** Given information follows **

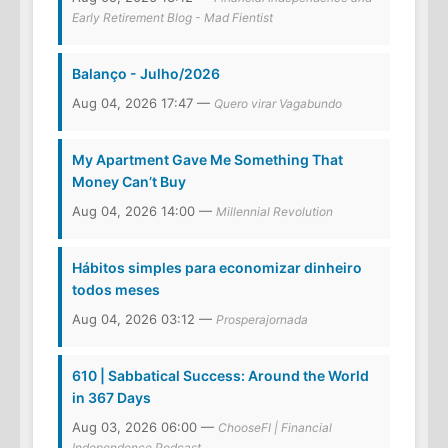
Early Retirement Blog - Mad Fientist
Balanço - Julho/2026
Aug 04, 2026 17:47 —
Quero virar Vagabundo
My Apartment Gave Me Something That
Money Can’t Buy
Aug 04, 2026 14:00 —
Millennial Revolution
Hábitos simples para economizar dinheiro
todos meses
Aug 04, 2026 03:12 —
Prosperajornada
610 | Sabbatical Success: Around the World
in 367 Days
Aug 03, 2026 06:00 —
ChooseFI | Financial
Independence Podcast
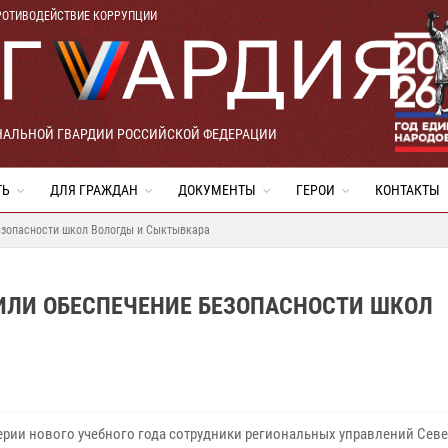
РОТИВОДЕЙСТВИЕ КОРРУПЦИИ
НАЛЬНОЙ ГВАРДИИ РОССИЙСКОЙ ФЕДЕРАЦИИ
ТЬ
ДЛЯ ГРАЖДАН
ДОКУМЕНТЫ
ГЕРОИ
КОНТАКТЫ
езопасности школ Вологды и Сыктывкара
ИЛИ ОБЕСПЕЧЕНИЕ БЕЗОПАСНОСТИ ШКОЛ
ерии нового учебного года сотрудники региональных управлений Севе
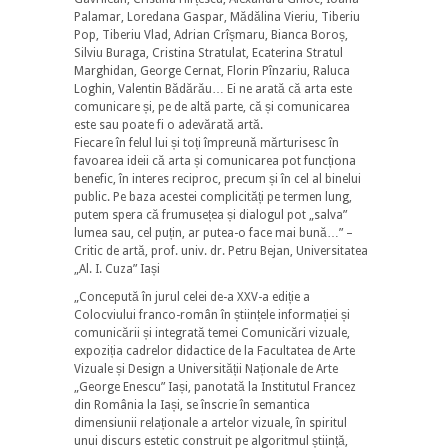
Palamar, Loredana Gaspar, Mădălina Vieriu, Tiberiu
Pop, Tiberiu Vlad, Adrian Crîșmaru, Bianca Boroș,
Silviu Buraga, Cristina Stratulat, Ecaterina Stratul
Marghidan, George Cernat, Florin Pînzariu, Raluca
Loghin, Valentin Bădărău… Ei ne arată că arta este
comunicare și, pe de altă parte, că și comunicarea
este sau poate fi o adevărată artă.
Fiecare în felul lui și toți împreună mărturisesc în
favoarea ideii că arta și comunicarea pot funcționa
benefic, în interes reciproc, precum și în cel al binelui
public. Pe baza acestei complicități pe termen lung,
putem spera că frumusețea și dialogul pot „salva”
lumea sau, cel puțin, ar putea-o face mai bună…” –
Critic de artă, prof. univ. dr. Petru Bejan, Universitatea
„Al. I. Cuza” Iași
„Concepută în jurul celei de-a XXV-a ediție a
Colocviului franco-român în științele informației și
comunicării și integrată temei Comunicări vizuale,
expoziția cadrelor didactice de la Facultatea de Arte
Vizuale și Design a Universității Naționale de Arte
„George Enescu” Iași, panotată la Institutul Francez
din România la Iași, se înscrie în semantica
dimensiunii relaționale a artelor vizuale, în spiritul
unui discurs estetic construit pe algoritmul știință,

** End of Given information **
** Given information follows **

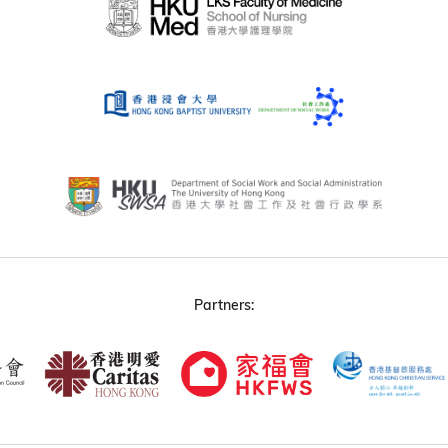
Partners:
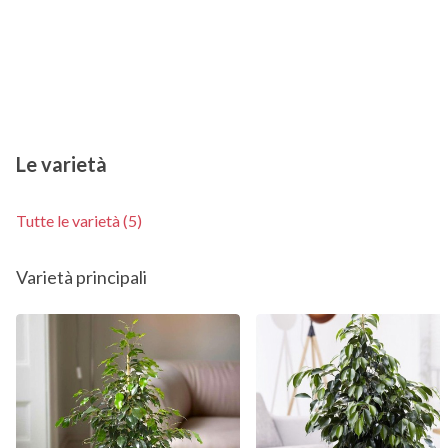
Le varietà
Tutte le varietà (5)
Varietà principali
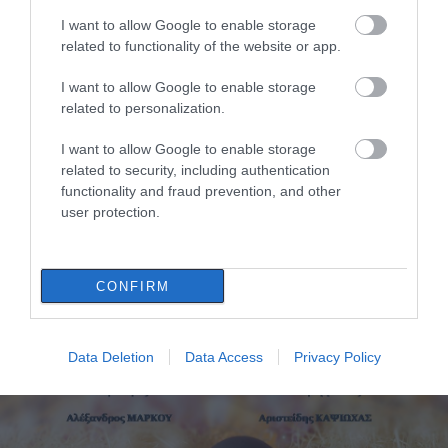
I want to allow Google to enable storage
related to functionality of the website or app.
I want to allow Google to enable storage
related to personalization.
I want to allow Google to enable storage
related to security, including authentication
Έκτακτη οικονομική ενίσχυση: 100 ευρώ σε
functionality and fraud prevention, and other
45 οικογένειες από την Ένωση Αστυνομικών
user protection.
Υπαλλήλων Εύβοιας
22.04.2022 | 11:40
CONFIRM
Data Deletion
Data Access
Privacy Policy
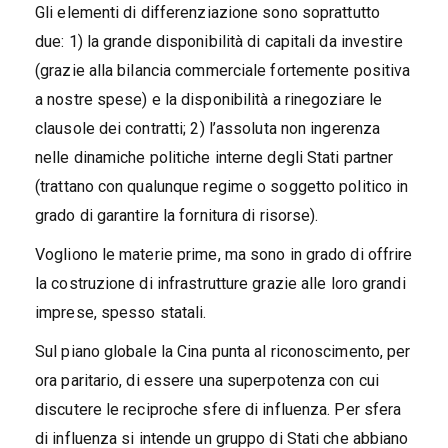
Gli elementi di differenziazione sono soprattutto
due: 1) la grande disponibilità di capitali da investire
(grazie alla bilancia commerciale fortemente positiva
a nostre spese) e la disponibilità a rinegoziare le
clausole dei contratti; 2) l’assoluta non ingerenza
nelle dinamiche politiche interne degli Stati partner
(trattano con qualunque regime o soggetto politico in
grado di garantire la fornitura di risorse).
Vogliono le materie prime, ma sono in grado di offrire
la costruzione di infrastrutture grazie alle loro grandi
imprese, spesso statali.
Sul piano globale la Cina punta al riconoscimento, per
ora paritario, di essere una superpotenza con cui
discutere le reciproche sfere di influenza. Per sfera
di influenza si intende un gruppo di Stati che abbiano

** End of Given information **

▶ [What the task requires] With the line holding "Fiecare în felul" as the first and the line holding "public. Pe baza" as the last, set down that range of the entries above exactly, and nothing else.

▶ [Finished task]
Fiecare în felul lui și toți împreună mărturisesc în
favoarea ideii că arta și comunicarea pot funcționa
benefic, în interes reciproc, precum și în cel al binelui
public. Pe baza acestei complicități pe termen lung,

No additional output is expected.